As we were approaching our Discovery designs, we tried splitting up the experience in a few ways: splitting by category of action, by user role, by specific stage or phase - dependent on user actions, etc.

Split Pre/Post-Identification

One issue we faced with almost every iteration was that providing too many options to users was as confusing as providing only absolutely critical ones. Instead of trying to come up with a navigational paradigm to support such a diverse range of tools that are always accessible, we explored splitting the nav into two distinct stages: 1) pre-identification and 2) post-identification.

Users could scan the area and, once a marker or object was identified, they would then be presented with context-specific content and actions. Based on the configurable feature sets, defined at the workspace level (e.g. some customers only want to support scanning barcodes) we could also use this split to help us create a modular navigation. This would allow us to simplify the initial experience and provide progressively more targeted interactions and content.

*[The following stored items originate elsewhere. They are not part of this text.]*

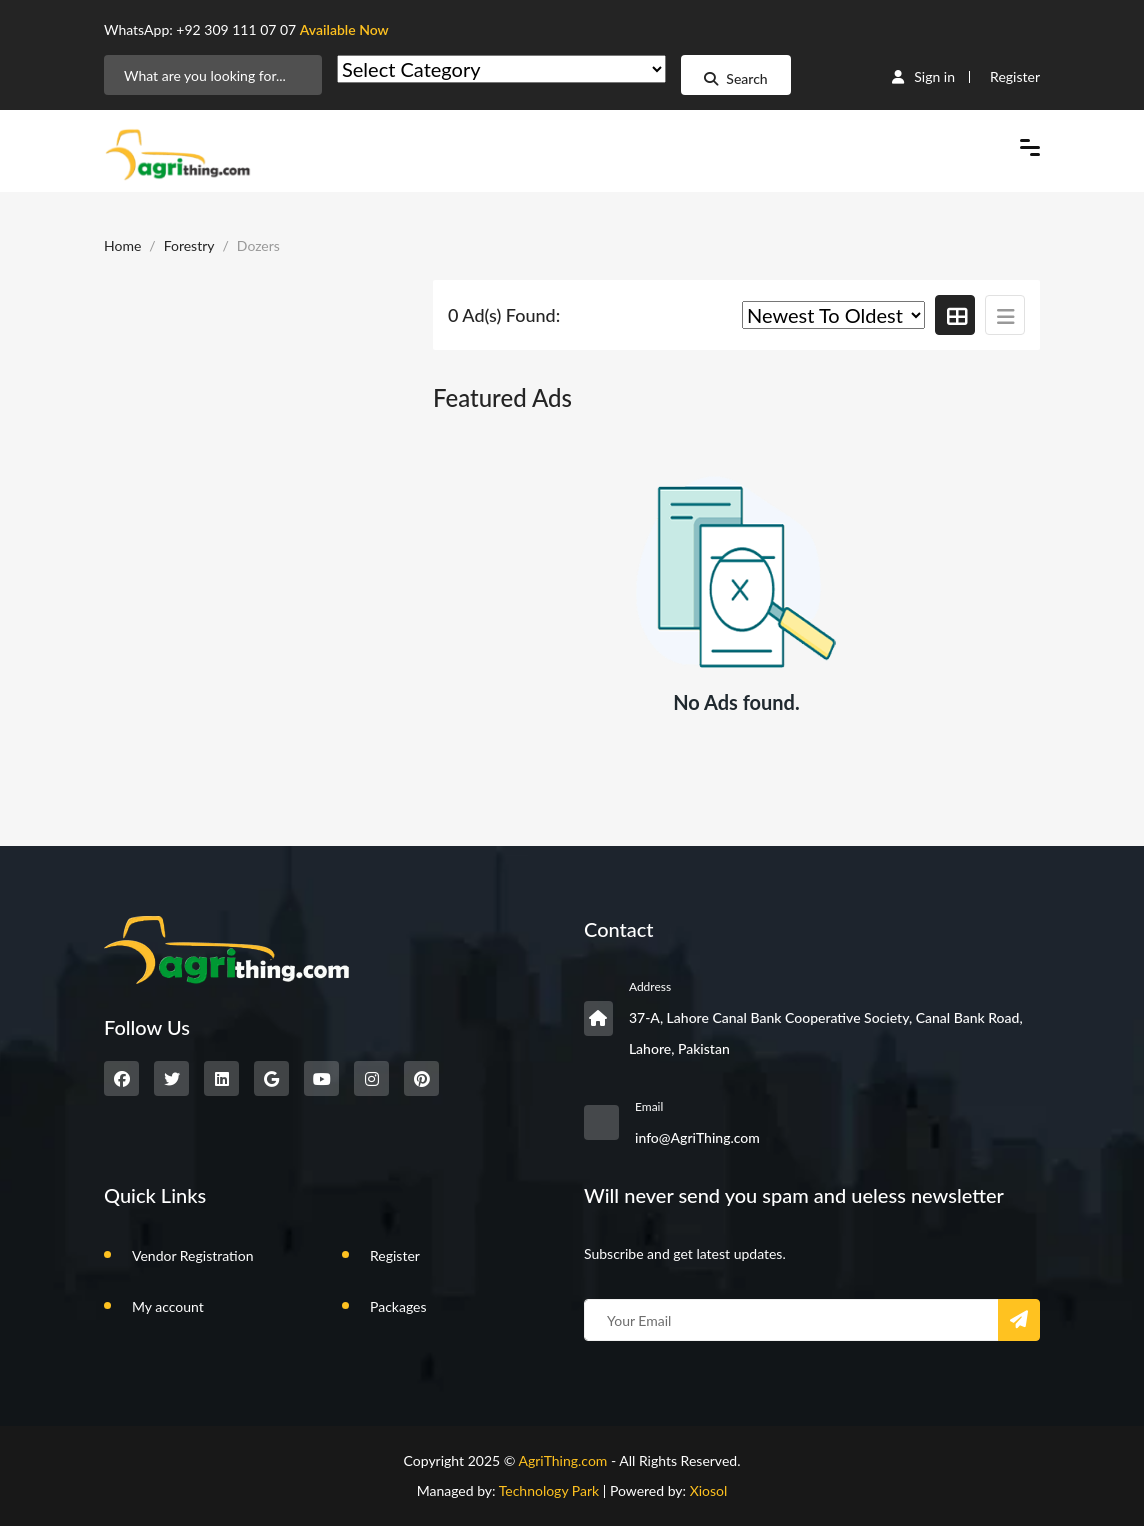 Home (122, 245)
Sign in (923, 76)
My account (168, 1306)
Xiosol (709, 1490)
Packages (398, 1306)
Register (1015, 76)
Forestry (189, 245)
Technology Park (549, 1490)
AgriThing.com (562, 1460)
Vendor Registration (192, 1255)
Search (735, 78) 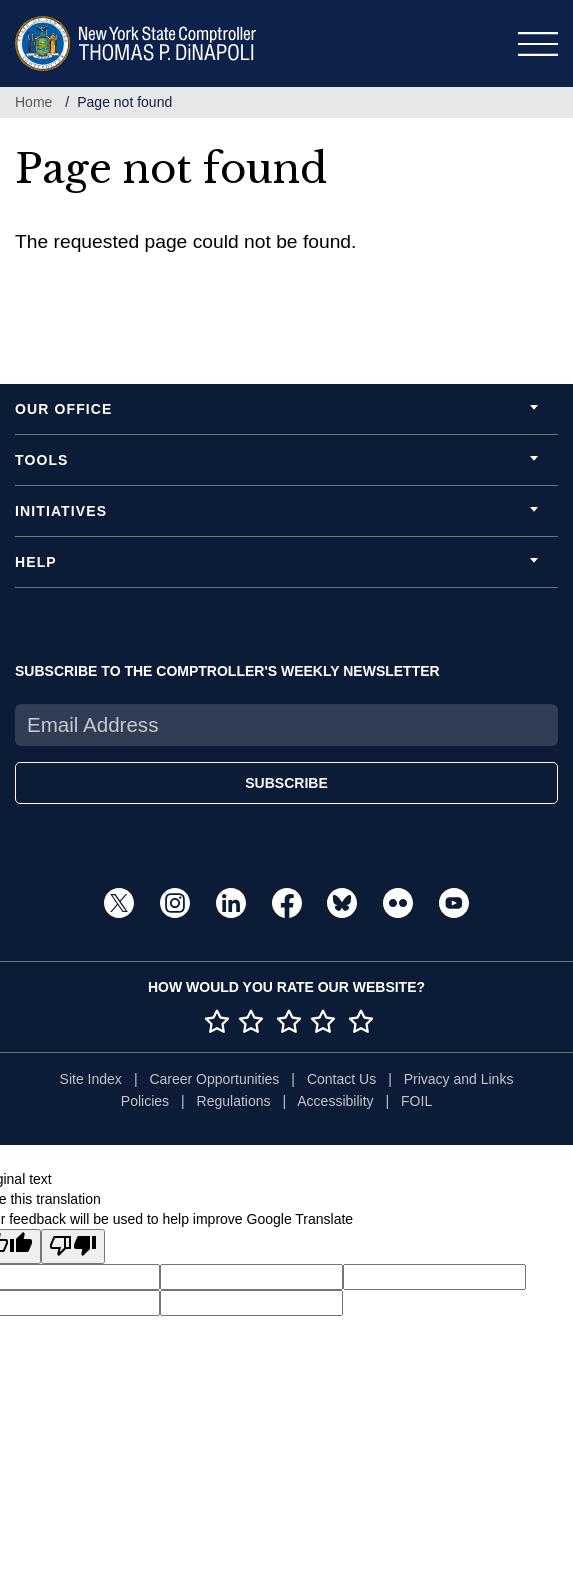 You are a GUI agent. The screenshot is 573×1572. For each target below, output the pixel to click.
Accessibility (335, 1101)
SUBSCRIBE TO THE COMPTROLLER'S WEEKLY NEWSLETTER (227, 671)
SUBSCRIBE (286, 783)
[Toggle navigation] (538, 44)
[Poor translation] (73, 1246)
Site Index (91, 1079)
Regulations (234, 1101)
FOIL (416, 1101)
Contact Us (341, 1079)
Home (33, 102)
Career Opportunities (214, 1079) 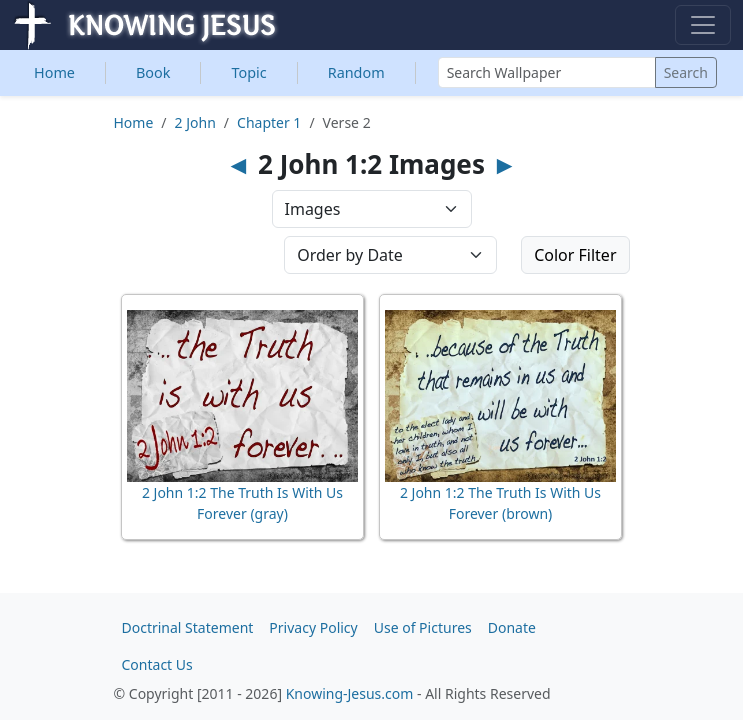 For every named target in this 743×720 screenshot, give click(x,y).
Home (54, 72)
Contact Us (157, 664)
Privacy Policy (313, 627)
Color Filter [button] (575, 255)
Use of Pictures (423, 627)
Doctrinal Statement (188, 627)
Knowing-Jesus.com (350, 693)
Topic (248, 72)
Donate (512, 627)
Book (153, 72)
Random (356, 72)
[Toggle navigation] (703, 25)
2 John (195, 122)
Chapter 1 (269, 122) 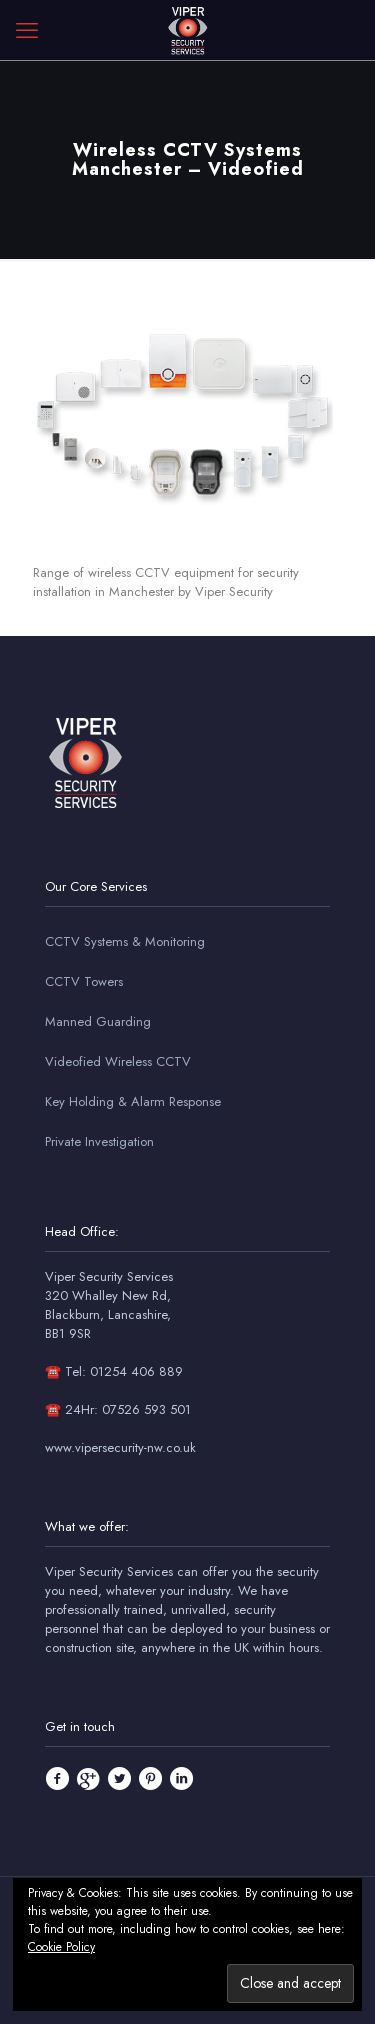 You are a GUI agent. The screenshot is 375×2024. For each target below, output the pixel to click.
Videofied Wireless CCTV (118, 1061)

2. Removing Target-Specific Scan Modes

Another critical decision was how our scan functionality worked. In a lot of AR apps today, users are prompted to pre-select what they are scanning for (e.g. Google Lens). From what we had found through exploration and prototyping, separating modes didn’t actually make the experience more intuitive for the user; but it did improve detection accuracy. It was also the approach Engineering specifically wanted.

We were designing with this as a constraint for a long time, before we realized that it wasn’t really making the experience better for our users. Improved accuracy didn’t matter if they didn’t even know they should start scanning. We explored the target-specific scan optionality and instead tried having scan mode on by default when a user entered this experience. This helped more users find and interact with content in AR much faster and with less confusion. In the end though, we ended up splitting up the scan modes anyway in a compromise with engineering. It was, after all, a pretty understandable tradeoff given the engineering impact/scope of implementation.

3. Context Specific Interactions and Display

One thing (of many) I learned from working on this low-code platform is that at the end of the day, you need to define every type of content a user could interact with and then design the interaction experience per content type, per device type, and even per situation in some contexts. This was true at least for creating the initial bucket of building blocks to support the low-code authoring.
An interesting example of this is an alarm. Let’s say I’m looking down a line of machines. One machine is a little warmer than usual, I want to see an alert that lets me know that this machine needs service. Let’s say this warning can show up as a piece of AR, IoT-triggered content floating next to the relevant machine. But what if meanwhile, another machine elsewhere in the warehouse - outside of my field of view - starts overheating to extreme temperatures. I can’t just display a piece of AR content pinned to that machine. The user might not see it. Therefore, in an urgent situation, this alarm should manifest as a push notification instead - so the user can’t miss it.

You end up having to define the visual and interaction experience for each type of content, while also taking into account safety and compliance along with the usual suspects: responsiveness, internationalization, localization, accessibility, etc. With every introduction of a new configuration, many new scenarios on the UX/UI side need to be thought through. Much of this can be configured on the backed, constantly creating constraints which provide helpful — although ceaseless — checks and balances on the designs, based on what can and can’t be configured.